CHAPITRE LIX.

Espions.


Quand le Parisien n’auroît pas la légéreté qu’on lui reproche, il l’adopteroit par raison. Il marche environné d’espions. Dès que deux citoyens se parlent à l’oreille, survient un troisieme, qui rode pour écouter ce qu’ils disent. C’est un régiment de curieux que celui des espions de police ; avec cette différence, que chaque individu de ce régiment a un uniforme particulier qu’il change chaque jour ; & rien de si prompt & de si étonnant que ces sortes de métamorphoses.

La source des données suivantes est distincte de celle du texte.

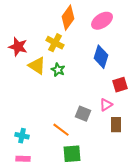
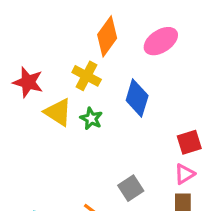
blue diamond: (101, 57) -> (137, 98), moved
pink triangle: (106, 105) -> (185, 174), moved
gray square: (83, 114) -> (131, 188), turned 35

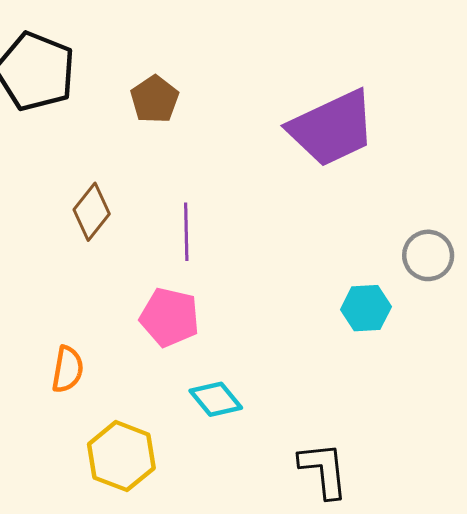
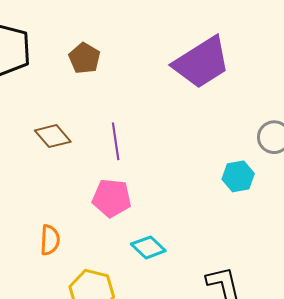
brown diamond: (92, 212) -> (53, 136), turned -72

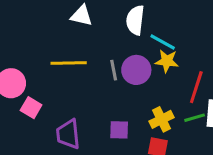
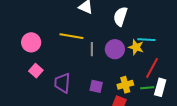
cyan line: (163, 42) -> (146, 40), moved, turned -36
gray line: (114, 70) -> (92, 49), moved
pink square: (31, 108) -> (36, 71), moved

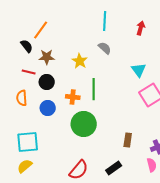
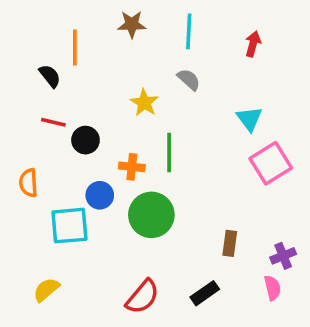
orange line: (41, 30) -> (75, 47), turned -36
brown star: (47, 57) -> (132, 24), moved
orange semicircle: (22, 98) -> (29, 183), moved
blue circle: (48, 108) -> (100, 195), moved
cyan square: (28, 142) -> (69, 226), moved

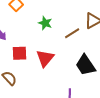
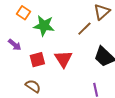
green star: (45, 23) -> (44, 26), moved, size x1.5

Celui qui porte une épée le matin, prend le soir un rabat ; tantôt il représente un paisible robin en cheveux longs, tantôt un spadassin l’épée sur la hanche ; le lendemain, ayant en main une canne à pomme d’or, il figurera un financier uniquement occupé de calculs ; les travestissemens les plus bizarres ne lui coûtent rien. Il est dans la même journée, chevalier de Saint-Louis & garçon perruquier, prieur tonsuré & marmiton. Il visite le bal paré & le tripot le plus infect. Tantôt le diamant au doigt, tantôt la plus sale perruque sur la tête, il change presque de physionomie comme d’habillement ; & plus d’un enseigneroient à Préville l’art de se décomposer ; il est tout yeux, tout oreilles, tout jambes ; car il bat, je ne sais comment, le pavé des seize quartiers. Tapi quelquefois dans le coin d’un café, vous diriez un homme lourd, triste, ennuyeux, qui ronfle en attendant le souper : il a tout vu, tout entendu. Une autre fois, il est orateur, il a rendu le premier des propos hardis, il vous sollicite à vous déboutonner, il interprete jusqu’à votre silence ; & que vous lui parliez, ou que vous ne lui parliez pas, il sait ce que vous pensez de telle ou telle opération.

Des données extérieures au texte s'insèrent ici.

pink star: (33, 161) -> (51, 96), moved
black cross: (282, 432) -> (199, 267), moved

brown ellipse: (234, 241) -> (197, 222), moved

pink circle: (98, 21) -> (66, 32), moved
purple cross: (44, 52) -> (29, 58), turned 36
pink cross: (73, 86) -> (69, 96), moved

Tel est l’instrument universel dont on se sert à Paris pour pomper les secrets ; & c’est ce qui détermine plus volontiers les actions des ministres, que tout ce qu’on pourroit imaginer en raisonnemens & en politique.

L’espionnage a détruit les liens de la confiance & de l’amitié ; on n’agite que des questions frivoles, & le gouvernement dicte, pour ainsi dire, aux citoyens la these sur laquelle ils parleront le soir dans les cafés & dans les cercles. Si l’on veut cacher la mort d’un homme, on ne se dira qu’à l’oreille, il est mort ; & l’on ajoutera, on ne parle point de cela jusqu’à nouvel ordre. Le peuple a perdu absolument toute idée d’administration civile & politique ; & si quelque chose pouvoit faire rire au milieu d’une ignorance si déplorable, ce seroit le propos de tel bourgeois inepte, qui s’imagine constamment que Versailles & Paris doivent donner la loi & le ton à toute l’Europe, & de là au monde entier. La classe des préjugés les plus invétérés ne peut pas abandonner ces vieilles têtes Parisiennes, modifiées par la sottise la plus incurable. Le peuple qui n’a guere d’autre lecture que la gazette de France, ne raisonne que d’après elle.